AD OGGI REGIME DI LAVORO IN SMARTWORKING È OTTIMALE

“Ad oggi, grazie alle politiche di smart-working si lavora con un regime che visto i tempi possiamo ritenere ottimale. Riunioni e Conference-call del Management vengono regolarmente svolte attraverso i devices e altri tools di interconnessione. La parte operativa/gestionale, non trovandosi in luoghi di Ufficio riscontra qualche difficoltà in più per i documenti ma comunque regge l’operatività”, ha ammesso Marsiglia

SULLA RETE CARBURANTI LE PERDITE MAGGIORI

La rete carburanti, ha continuato Marsiglia “in questo momento è dove riscontriamo la perdita maggiore se si parla di consumo. La fotografia è internazionale ma se parliamo di Impianti di Carburante e Stazioni di Servizio in Italia l’erogato è sceso di oltre l’80% dai flussi giornalieri pre-epidemia. Un Gestore (Benzinaio) guadagna circa 3/5 centesimi di Eur per litro venduto su Self-service e Servito, negli ultimi giorni i guadagni giornalieri a lordo di tasse si aggirano in media sui 35 Euro, la situazione e disastrosa. Le Compagnie Petrolifere, in primis Eni hanno dato segnali di aiuto consentendo dilazioni di pagamento sugli acquisti delle autocisterne e sostenendo il Gestore con l’acquisto di Dispositivi di Protezione Individuale (DPI) per adeguarsi nell’immediato alle Direttive del Governo. Questo è stato un grande aiuto ma se la situazione non cambia, molti gestori saranno al collasso con la cessione dell’attività”.

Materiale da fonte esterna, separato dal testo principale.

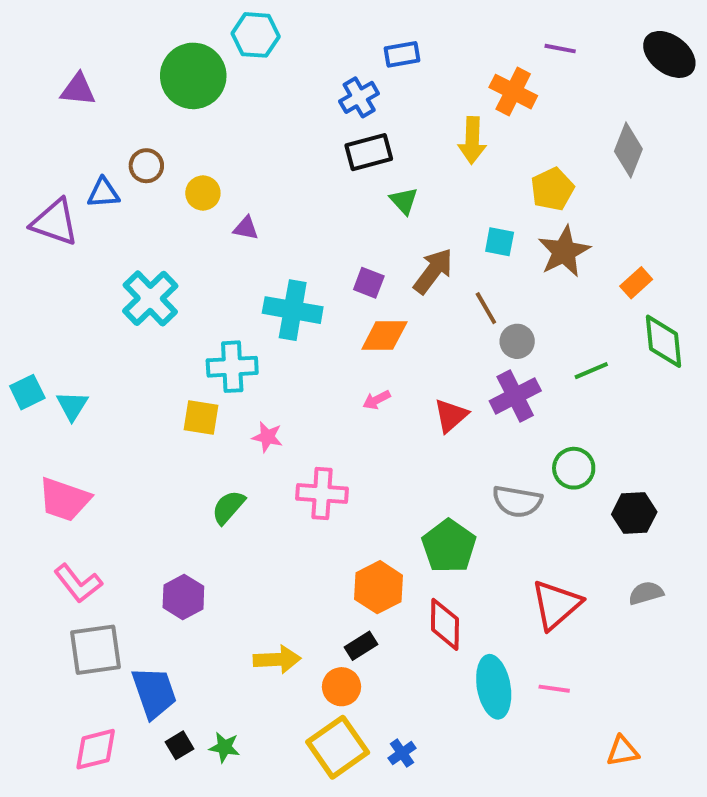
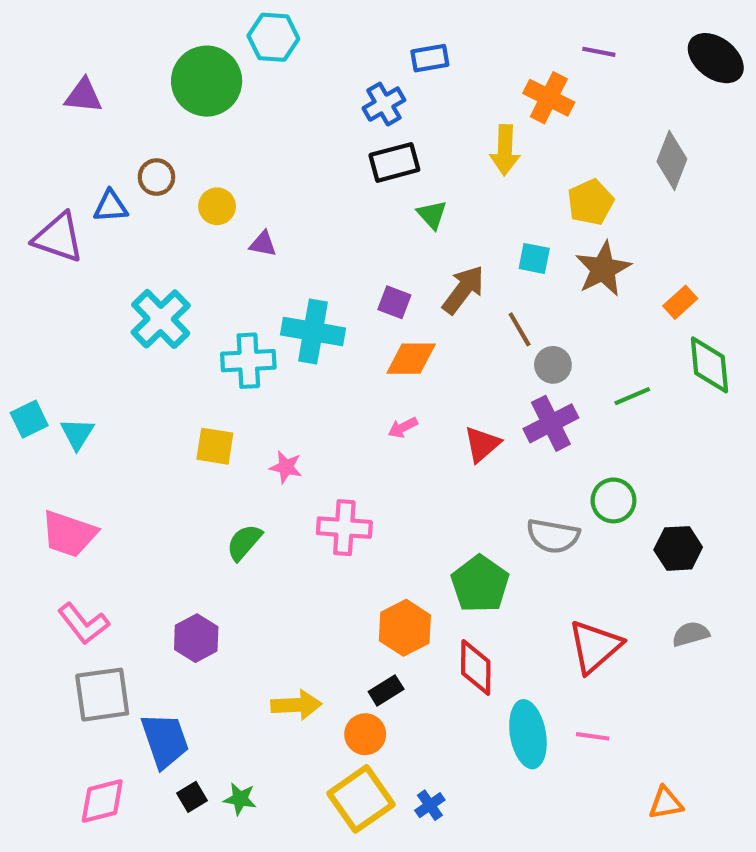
cyan cross: (232, 367) -> (248, 361), moved

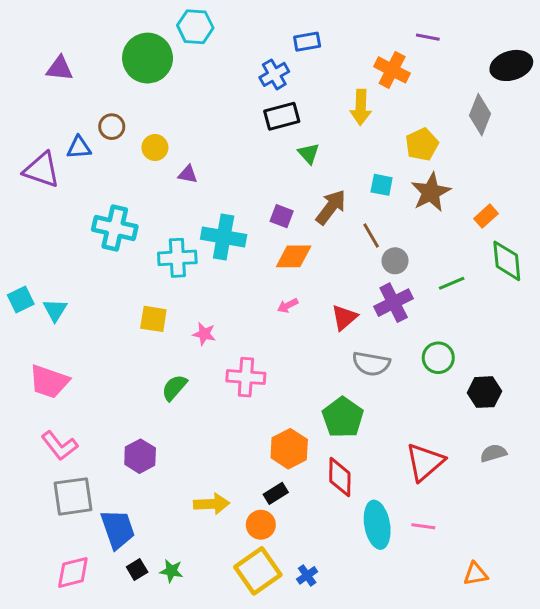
black ellipse: (716, 58) -> (511, 65), moved, turned -54
cyan cross: (161, 319) -> (115, 228), turned -33
gray semicircle: (553, 536) -> (371, 364), moved

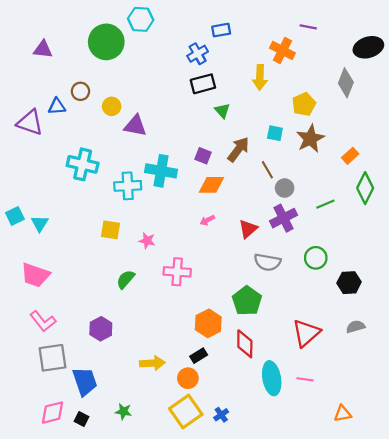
purple triangle: (188, 174) -> (135, 126), size x1.6
green diamond: (507, 261) -> (365, 188), turned 32
black square: (137, 569) -> (82, 419), moved, turned -32

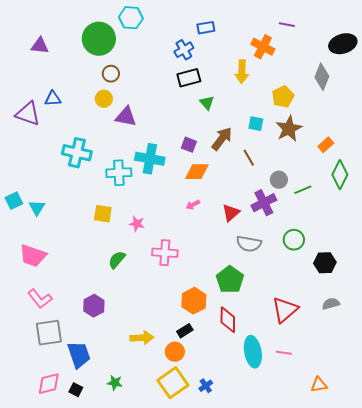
brown circle: (80, 91) -> (111, 74), moved
gray circle: (285, 188) -> (279, 180), moved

PREZZO DEL GREGGIO A 20 DOLLARI A BARILE E FLESSIONE SULLE BORSE VALORI DEI TITOLI PETROLIFERI

“L’Oil & Gas internazionale ha dovuto rivedere investimenti, dividenti e piani di sviluppo, era inevitabile. Il Surplus di greggio sia nella lavorazione delle raffinerie in tutto il Mondo che nei depositi di stoccaggio fa fatica ad essere smaltito e venduto. Con il greggio che oscilla intorno ai 20 dollari al barile tanti investimenti non possono essere più supportati e l’arco temporale di attesa, ormai è minimo. Nel breve assisteremo a grandi cambiamenti sugli scenari geopolitici per le nuove quote di mercato petrolifere” ha concluso Marsiglia.